Prime London house prices back at 2014 levels as buyers shun South Kensington and Chelsea

House prices in the prime London market have fallen year-on-year and are now back at 2014 levels, according to new data from Lonres. 

Figures from the property consultancy showed house prices in prime London are now 2.5 per cent below their pre-pandemic level having fallen by 7.1 per cent annually.  

Activity in the prime London sales market is up, however: the number of properties put on the market in January and the number of properties under offer grew by 4.2 per cent and 5.4 respectively last month. 

“Sentiment appears to be gradually improving for the prime London sales market,” Head of Research at Lonres, Nick Gregori, said. 

Activity in the market for houses worth more than £5m has seen the biggest pickup in activity with listings up 50 per cent compared to 2019 levels.

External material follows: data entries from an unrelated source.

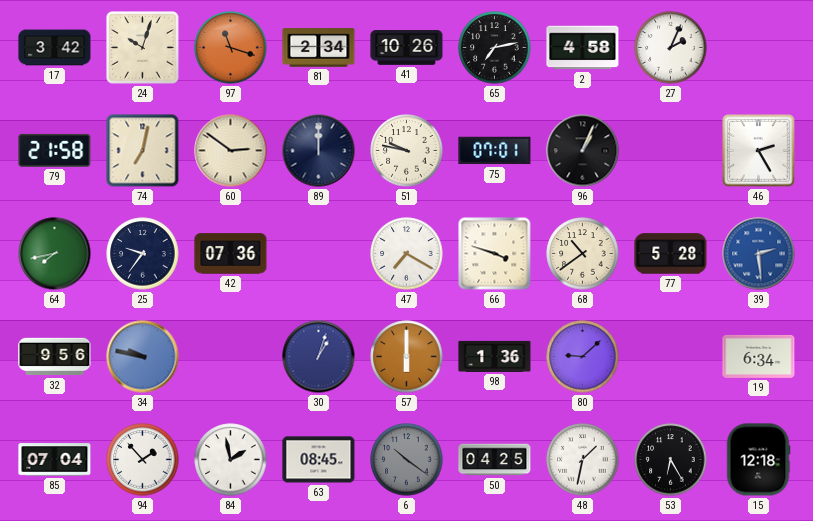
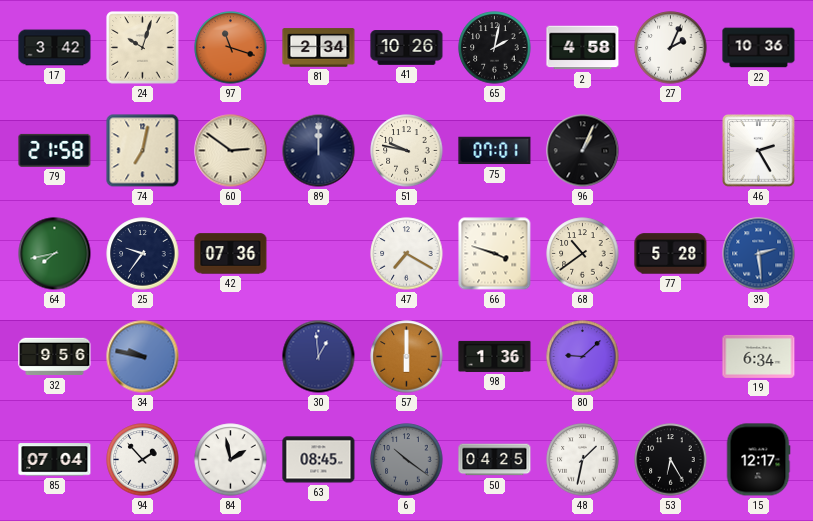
65: 7:13 -> 2:02
22: none -> 10:36
30: 1:03 -> 12:59
15: 12:18 -> 12:17
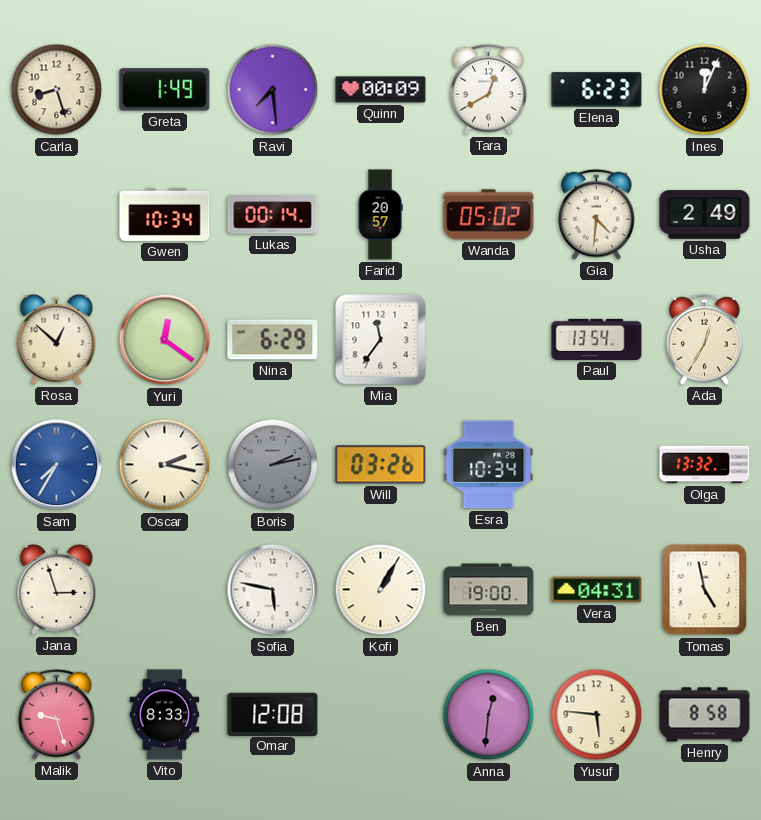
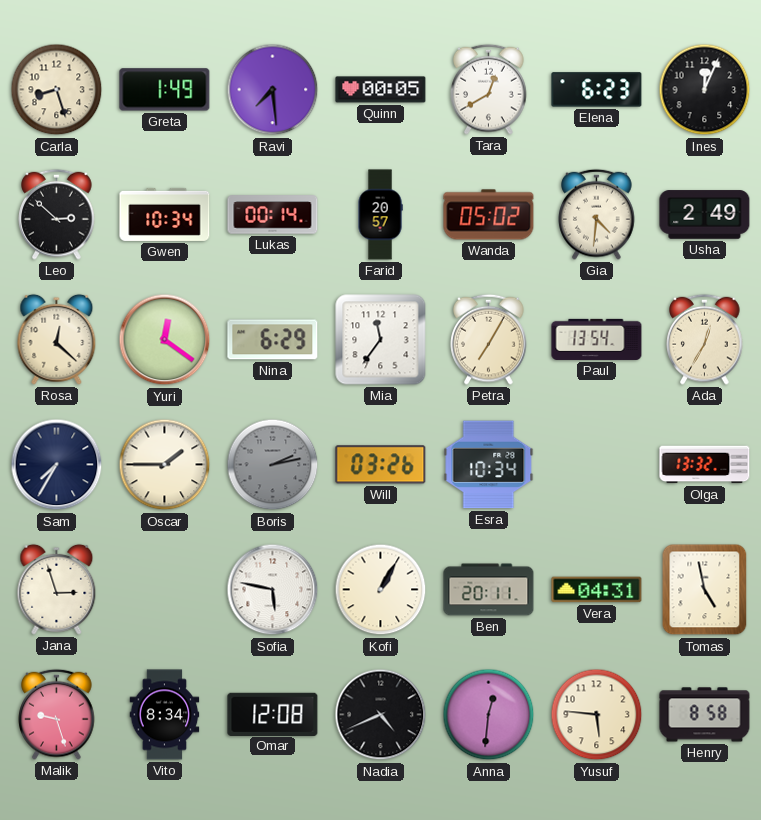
Quinn: 00:09 -> 00:05
Leo: none -> 2:52
Rosa: 12:52 -> 12:22
Petra: none -> 7:05
Sam dial: blue -> navy
Oscar: 2:17 -> 1:45
Ben: 19:00 -> 20:11
Vito: 8:33 -> 8:34
Nadia: none -> 4:41
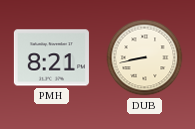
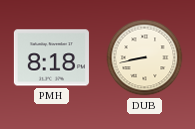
PMH: 8:21 -> 8:18
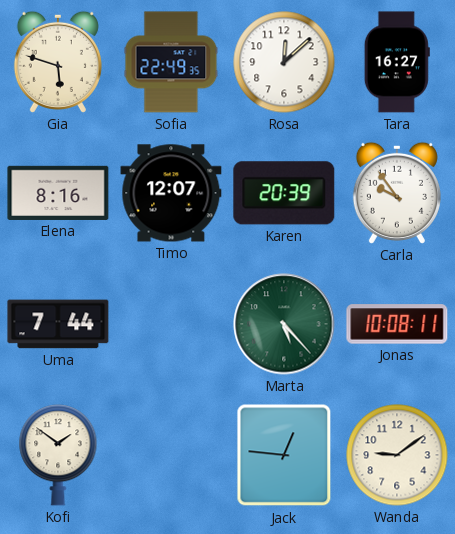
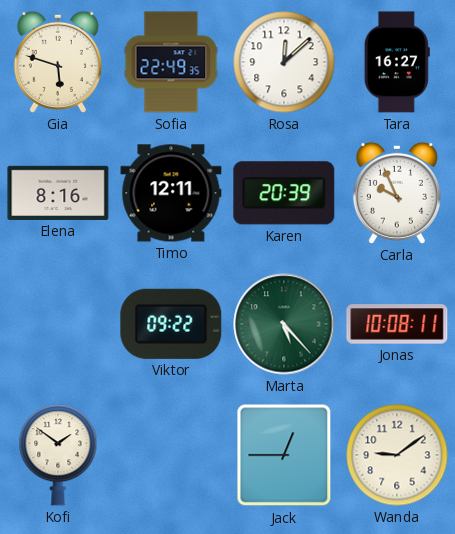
Timo: 12:07 -> 12:11
Carla: 9:54 -> 9:56
Uma: 7:44 -> none
Viktor: none -> 09:22
Jack: 12:46 -> 12:45
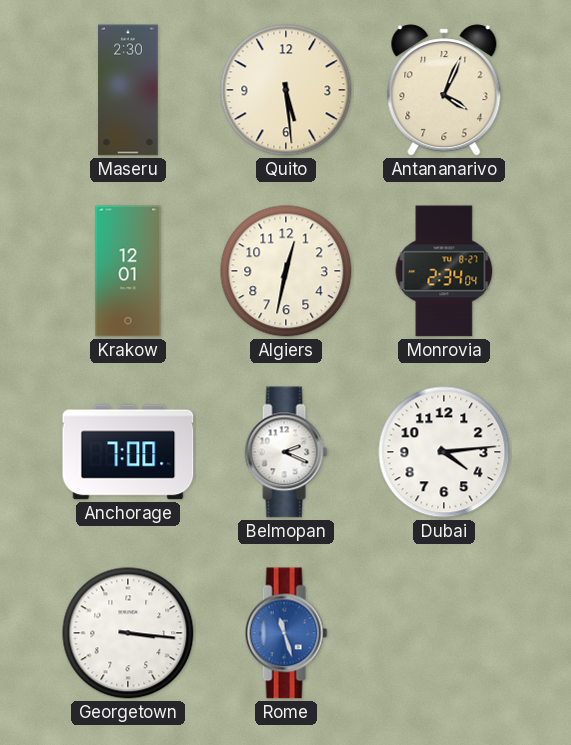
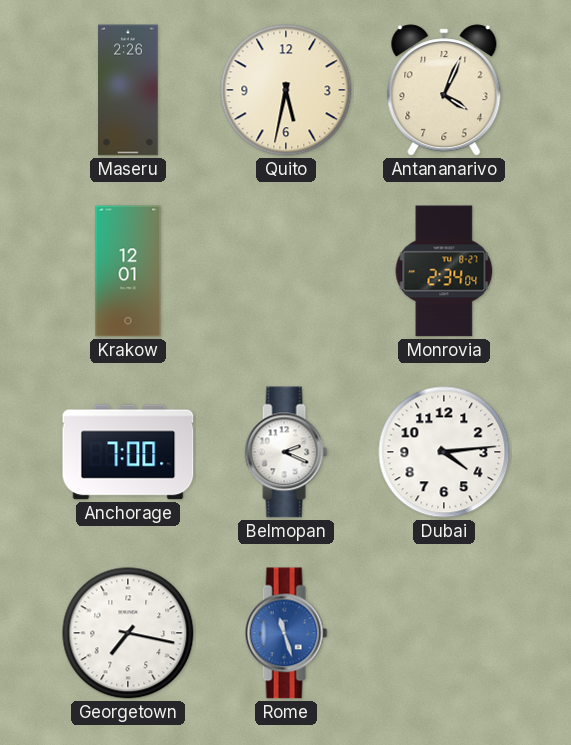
Maseru: 2:30 -> 2:26
Quito: 5:29 -> 5:32
Algiers: 12:32 -> none
Georgetown: 3:16 -> 7:17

Lonres was less optimistic about the rental market, however. It recorded a 60 per cent drop in the number of properties for let compared to the pre-pandemic average. The number of properties for let declined by 11.5 annually.

Rental growth in prime London slowed, too – although average rents are still over a quarter above their pre-pandemic average. 

Rents may have peaked in late 2023, with further growth unlikely in the short term… available stock is growing, particularly at weekly rents above £1,000,” Gregori said. 

There is a discrepancy between areas of London, with the value of ultra-central properties growing more slowly than anywhere else.

House prices in South Kensington and Chelsea have dipped by 2.5 per cent and 0.9 per cent respectively in the last ten years. 

Property prices in Mayfair & St James have risen by nearly a fifth since 2014, the only central London prime area to show significant growth.

This is likely due to a new supply of high-end developments concentrated in Mayfair & St James, according to Lonres.

Fitzrovia, Bloomsbury & Soho saw the highest-value growth in the last decade, at nearly a third. Areas outside Central London grew by an average of 18.6 per cent.

Rents across London as a whole (including prime London) grew by 6.7 per cent in January, according to data from the Office of National Statistics.